• [YOUR INSTRUCTIONS]:
The answer must give back every line of the data exactly, with no pictures.

• [DATA]:
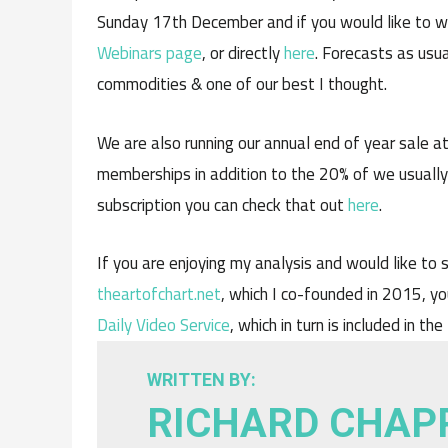
Sunday 17th December and if you would like to 
Webinars page
, or directly
here
. Forecasts as usua
commodities & one of our best I thought.
We are also running our annual end of year sale a
memberships in addition to the 20% of we usually o
subscription you can check that out
here
.
If you are enjoying my analysis and would like to s
theartofchart.net
, which I co-founded in 2015, yo
Daily Video Service
, which in turn is included in the
WRITTEN BY:
RICHARD CHAP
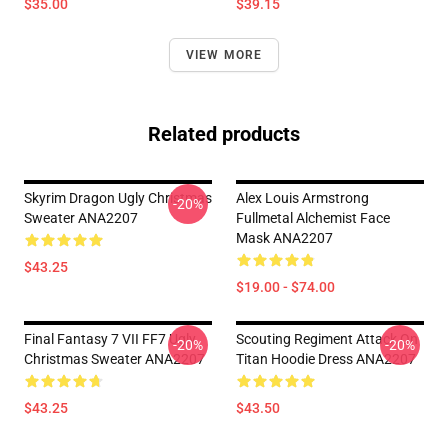
$35.00
$39.15
VIEW MORE
Related products
Skyrim Dragon Ugly Christmas
Alex Louis Armstrong
-20%
Sweater ANA2207
Fullmetal Alchemist Face
Mask ANA2207
$43.25
$19.00 - $74.00
Final Fantasy 7 VII FF7 Ugly
Scouting Regiment Attack On
-20%
-20%
Christmas Sweater ANA2207
Titan Hoodie Dress ANA2207
$43.25
$43.50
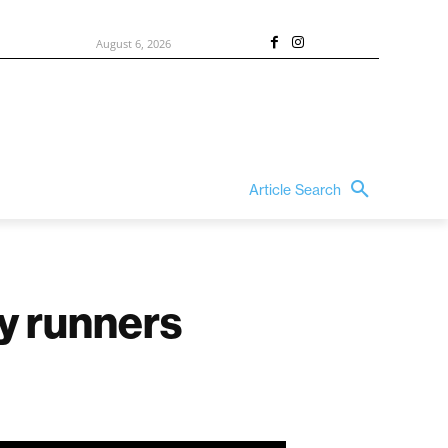
August 6, 2026
Article Search
y runners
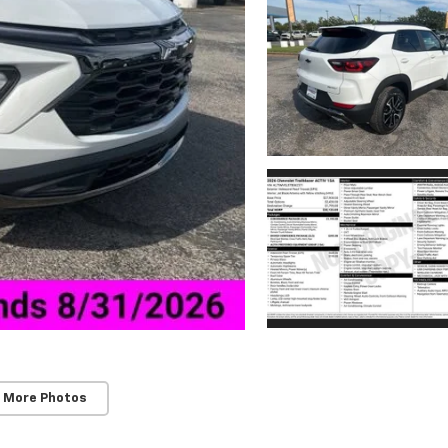
 More Photos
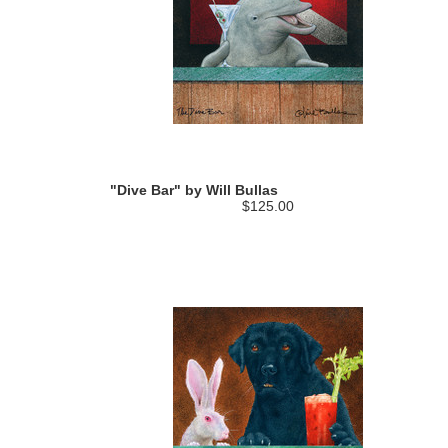
"Dive Bar" by Will Bullas
$125.00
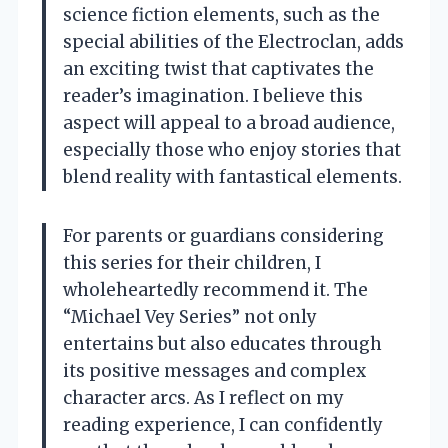
science fiction elements, such as the
special abilities of the Electroclan, adds
an exciting twist that captivates the
reader’s imagination. I believe this
aspect will appeal to a broad audience,
especially those who enjoy stories that
blend reality with fantastical elements.
For parents or guardians considering
this series for their children, I
wholeheartedly recommend it. The
“Michael Vey Series” not only
entertains but also educates through
its positive messages and complex
character arcs. As I reflect on my
reading experience, I can confidently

• [EXERCISE ANSWER]:
Sunday 17th December and if you would like to 
Webinars page
, or directly
here
. Forecasts as usua
commodities & one of our best I thought.
We are also running our annual end of year sale a
memberships in addition to the 20% of we usually o
subscription you can check that out
here
.
If you are enjoying my analysis and would like to s
theartofchart.net
, which I co-founded in 2015, yo
Daily Video Service
, which in turn is included in the
WRITTEN BY:
RICHARD CHAP
$35.00
$39.15
VIEW MORE
Related products
Skyrim Dragon Ugly Christmas
Alex Louis Armstrong
-20%
Sweater ANA2207
Fullmetal Alchemist Face
Mask ANA2207
$43.25
$19.00 - $74.00
Final Fantasy 7 VII FF7 Ugly
Scouting Regiment Attack On
-20%
-20%
Christmas Sweater ANA2207
Titan Hoodie Dress ANA2207
$43.25
$43.50
August 6, 2026
Article Search
y runners
 More Photos
"Dive Bar" by Will Bullas
$125.00
science fiction elements, such as the
special abilities of the Electroclan, adds
an exciting twist that captivates the
reader’s imagination. I believe this
aspect will appeal to a broad audience,
especially those who enjoy stories that
blend reality with fantastical elements.
For parents or guardians considering
this series for their children, I
wholeheartedly recommend it. The
“Michael Vey Series” not only
entertains but also educates through
its positive messages and complex
character arcs. As I reflect on my
reading experience, I can confidently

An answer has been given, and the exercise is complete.